Functions
Last updated
Last updated
Functions/procedures are the group of instructions together to perform a specific task and are relatively independent of the remaining code. The main code calls and temporarily transfer execution to functions before returning to the main code. Lets listen a story.
A person named CPU is a efficient worker, but cant remember things properly. But the work has to be done. So what CPU came up with, that a list/record(named as stack) will be maintained. Record will contain the tasks to do. And in between any task, some other important work comes up, before moving to important task, an entry will be put containing where previous task was left. So that when the important task ended, previous task could be completed.
CPU starts going to office and in between a coffee store arrives. He went inside. But as we know he cant remember things, so before going in, he wrote - 'Go to office' in the record/list. So that he could remember where he was/what he was doing. He goes inside the coffee shop. Gets the coffee, and returns. While at the door of shop, he checks the record/list, and checks what he was doing earlier. He found "Go to office", and then continues to office. This way he completes all the task/work seamlessly
Same things happens in our CPU. If currently Function-1 and in between, a call to Function-2 exists. Before execution jumps to Function-2, CPU will save the address of instruction, which is just after Function-2 call in Function-1's set of instructions. So that CPU knows, where to resume after executing and returning from Function-2.
Function1 mov eax, 0x1 mov ebx, 0x2 . . call Function2 cmp eax, 0x1 . .
Here, before execution of Function2 starts, address of 'cmp eax, 0x1' is saved in stack.

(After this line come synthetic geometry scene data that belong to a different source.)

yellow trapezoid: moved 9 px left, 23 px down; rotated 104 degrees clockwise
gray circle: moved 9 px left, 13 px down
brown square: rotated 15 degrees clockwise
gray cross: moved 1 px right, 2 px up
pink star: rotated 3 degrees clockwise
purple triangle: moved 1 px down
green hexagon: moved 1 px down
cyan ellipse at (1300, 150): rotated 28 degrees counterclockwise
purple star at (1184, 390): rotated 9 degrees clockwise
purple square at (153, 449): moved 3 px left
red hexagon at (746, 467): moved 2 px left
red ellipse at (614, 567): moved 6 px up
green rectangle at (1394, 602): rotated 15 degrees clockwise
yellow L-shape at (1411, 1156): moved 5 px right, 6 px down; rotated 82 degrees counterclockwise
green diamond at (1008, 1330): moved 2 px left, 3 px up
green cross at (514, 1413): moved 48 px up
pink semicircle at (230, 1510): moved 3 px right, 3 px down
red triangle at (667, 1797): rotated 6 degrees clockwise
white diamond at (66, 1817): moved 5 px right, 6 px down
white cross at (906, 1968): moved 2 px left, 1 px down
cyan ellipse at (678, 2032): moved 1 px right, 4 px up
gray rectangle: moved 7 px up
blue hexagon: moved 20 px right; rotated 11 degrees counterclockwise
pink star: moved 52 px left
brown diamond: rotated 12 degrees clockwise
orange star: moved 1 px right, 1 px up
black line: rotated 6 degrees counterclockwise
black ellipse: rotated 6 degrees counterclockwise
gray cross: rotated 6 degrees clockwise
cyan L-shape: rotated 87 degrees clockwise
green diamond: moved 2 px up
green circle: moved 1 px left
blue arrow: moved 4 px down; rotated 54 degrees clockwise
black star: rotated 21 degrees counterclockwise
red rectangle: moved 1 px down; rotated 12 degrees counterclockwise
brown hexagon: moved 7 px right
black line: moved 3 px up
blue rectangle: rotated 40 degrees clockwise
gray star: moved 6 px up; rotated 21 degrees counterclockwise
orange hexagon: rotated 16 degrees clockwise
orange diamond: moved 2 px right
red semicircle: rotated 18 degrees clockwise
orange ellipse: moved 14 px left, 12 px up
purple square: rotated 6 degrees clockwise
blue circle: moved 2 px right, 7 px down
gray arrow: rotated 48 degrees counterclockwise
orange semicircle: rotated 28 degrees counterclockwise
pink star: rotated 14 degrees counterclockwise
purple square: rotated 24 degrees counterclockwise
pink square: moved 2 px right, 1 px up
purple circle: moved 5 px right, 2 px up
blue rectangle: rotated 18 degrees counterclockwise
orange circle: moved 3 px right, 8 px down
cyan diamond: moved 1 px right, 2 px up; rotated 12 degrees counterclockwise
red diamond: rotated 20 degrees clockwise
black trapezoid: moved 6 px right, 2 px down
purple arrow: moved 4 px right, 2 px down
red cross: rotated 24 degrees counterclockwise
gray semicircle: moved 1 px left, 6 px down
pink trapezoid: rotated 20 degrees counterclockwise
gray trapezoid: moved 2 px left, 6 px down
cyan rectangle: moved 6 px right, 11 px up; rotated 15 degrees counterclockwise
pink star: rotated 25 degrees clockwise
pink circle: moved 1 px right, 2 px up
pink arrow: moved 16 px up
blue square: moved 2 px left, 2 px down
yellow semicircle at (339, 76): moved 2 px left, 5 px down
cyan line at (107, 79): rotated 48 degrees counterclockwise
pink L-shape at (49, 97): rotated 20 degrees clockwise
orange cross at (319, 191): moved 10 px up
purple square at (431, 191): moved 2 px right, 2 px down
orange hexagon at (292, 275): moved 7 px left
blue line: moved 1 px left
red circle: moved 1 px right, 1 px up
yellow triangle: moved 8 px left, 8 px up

To return back here after Function2 is executed.
Lets understand this via code and binary analysis.
(procedure.nasm)
Here, in analysis, we will be looking the value of ESP, before ‘call print2’ instruction executes and as we step into print2 execution.
Load binary in gdb, set intel format, and put breakpoint at ‘call print2’ instruction.
Here we can see the address of instruction after ‘call print2’ ,i.e “mov eax, 0x1” is 0x0804903d. This address should be pushed in stack automatically as print2 call starts.
Above example contained a simple function. And we know, that function can also be used with arguments and could return something at the end.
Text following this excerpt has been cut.